Saved data entries.
+ + + + + + +
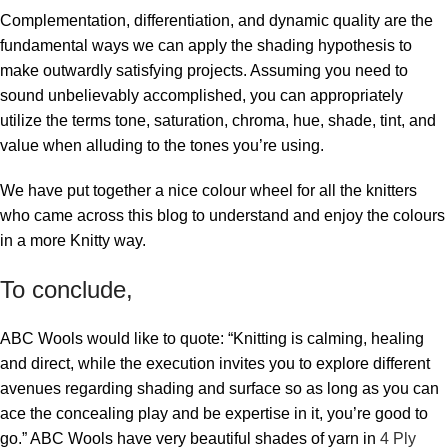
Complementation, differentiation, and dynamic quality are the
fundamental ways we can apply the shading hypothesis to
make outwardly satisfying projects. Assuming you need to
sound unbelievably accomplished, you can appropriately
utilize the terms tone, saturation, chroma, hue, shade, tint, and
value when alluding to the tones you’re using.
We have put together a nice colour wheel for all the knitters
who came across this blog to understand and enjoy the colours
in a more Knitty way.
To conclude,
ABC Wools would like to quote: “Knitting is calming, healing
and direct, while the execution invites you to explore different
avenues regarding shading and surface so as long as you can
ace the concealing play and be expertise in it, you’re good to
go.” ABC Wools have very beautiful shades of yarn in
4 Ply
+ + + + + + +
What is required. An exact repeat of the lines from the one containing "ace the concealing" through the final line of the entries is the whole answer.

Solution to this exercise.
ace the concealing play and be expertise in it, you’re good to
go.” ABC Wools have very beautiful shades of yarn in
4 Ply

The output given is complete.